Una nueva era macroeconómica se dibuja en el horizonte tras la reciente agitación de los mercados y los evidentes signos de estrés en la economía mundial. A priori, esta nueva era promete a los mercados desarrollados escapar de la trampa del bajo crecimiento de la década del 2010 y enfrentar el problema que supone el envejecimiento poblacional y el cambio climático. A cambio, trae riesgos como el caos financiero, la ruptura de los bancos centrales y el gasto público desmedido.
El alboroto en los mercados financieros es de una magnitud nunca vista en esta generación. La inflación, a nivel global, está en dobles dígitos por primera vez en 40 años. Los bancos centrales están subiendo tipos al mayor ritmo desde la década de 1980 mientras el dólar está en su punto más fuerte desde hace veinte años.
Todas estas circunstancias marcan el fin definitivo de la era de la placidez económica que venimos viviendo desde 2010 donde los bancos centrales fueron los que movieron la economía, ya que tanto el sector público como el sector privado hicieron poco por estimularla, manteniendo los tipos a niveles muy bajos y comprando ingentes cantidades de bonos.
El reto que supuso la pandemia hizo que se tomaran medidas extraordinarias que han supuesto el germen de la inflación que hoy estamos viviendo. Los estímulos gubernamentales y los rescates, disrupciones en los patrones de demanda del consumidor, aislamientos y embrollos en las cadenas de suministros fueron el inicio de un repunte en la inflación que se ha exacerbado con la invasión de Ucrania por parte de Rusia.
El miedo más inmediato es que los mercados estallen, incapaces de gestionar la subida abrupta del coste del endeudamiento habiendo estado durante tanto tiempo conviviendo con tipos bajos. Si bien es cierto que las probabilidades de que la inflación alcance el 20% son minúsculas, existe la pregunta evidente sobre si los gobiernos y los bancos centrales podrán bajarla hasta su objetivo del 2%.

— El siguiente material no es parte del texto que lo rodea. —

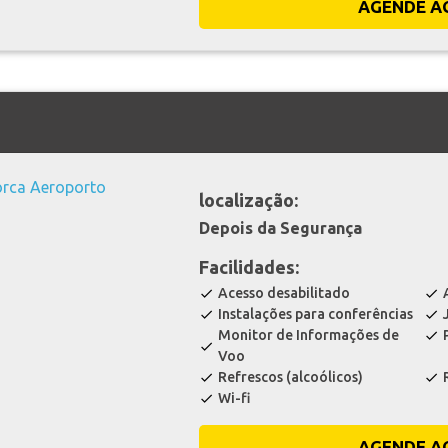
AGENDE A
localização:
Depois da Segurança
Facilidades:
Acesso desabilitado
check
check
Instalações para conferências
check
check
Monitor de Informações de
check
check
Voo
Refrescos (alcoólicos)
check
check
Wi-fi
check
AGENDE A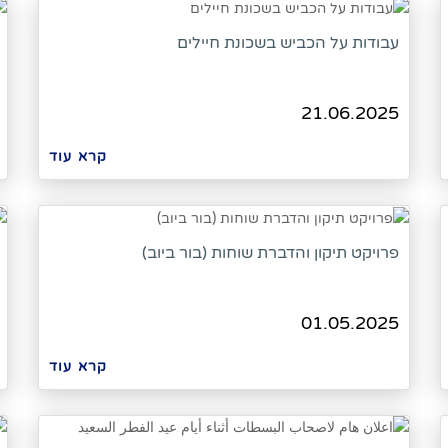
עבודות על הכביש בשכונת חיילים
21.06.2025
קרא עוד
פרויקט תיקון והדברת שוחות (בור ביוב)
01.05.2025
קרא עוד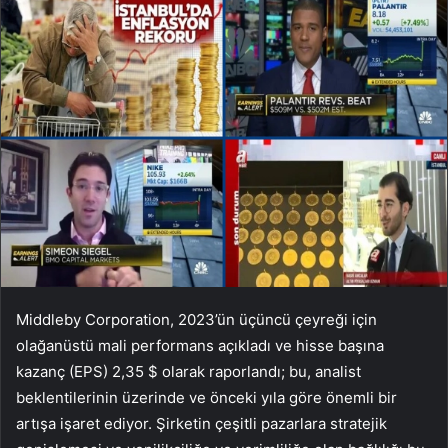
Middleby Corporation, 2023’ün üçüncü çeyreği için
olağanüstü mali performans açıkladı ve hisse başına
kazanç (EPS) 2,35 $ olarak raporlandı; bu, analist
beklentilerinin üzerinde ve önceki yıla göre önemli bir
artışa işaret ediyor. Şirketin çeşitli pazarlara stratejik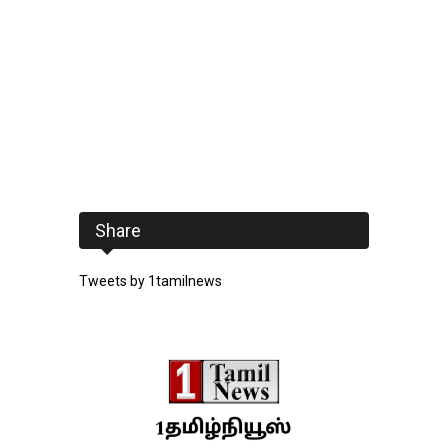
Share
Tweets by 1tamilnews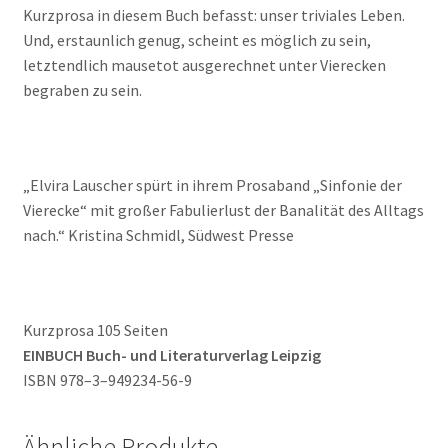
Kurzprosa in diesem Buch befasst: unser triviales Leben.
Und, erstaunlich genug, scheint es möglich zu sein,
letztendlich mausetot ausgerechnet unter Vierecken
begraben zu sein.
„Elvira Lauscher spürt in ihrem Prosaband „Sinfonie der
Vierecke“ mit großer Fabulierlust der Banalität des Alltags
nach.“ Kristina Schmidl, Südwest Presse
Kurzprosa 105 Seiten
EINBUCH Buch- und Literaturverlag Leipzig
ISBN 978–3–949234-56-9
Ähnliche Produkte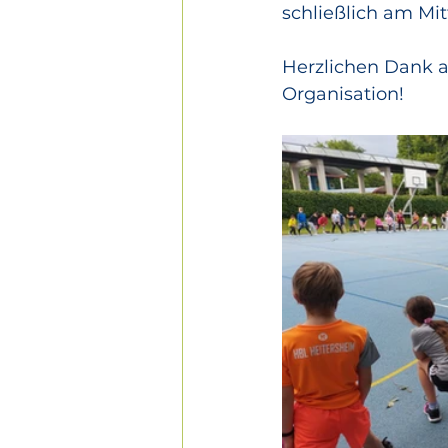
schließlich am Mit
Herzlichen Dank an
Organisation!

En lo que supone un gran cambio desde la década del 2010, se está llevando a cabo un aumento estructural en el gasto e inversión pública. Los recursos necesarios para afrontar el envejecimiento poblacional, el gasto en defensa ante potenciales amenazas de las autocracias, el cambio climático y las tensiones geopolíticas son algunos de los motivos de este aumento.
Esto supone un dilema para los bancos centrales ya que para hacer frente a la inflación y cumplir con su objetivo del 2% pueden “apretar” tanto que causen una recesión con lo que ello conlleva.
Esta nueva era macroeconómica con un mayor gasto público y con una mayor inflación significará también que las recesiones serán menos severas y a largo plazo implicará que los bancos centrales recuperarán la capacidad de recortar tipos en caso de crisis.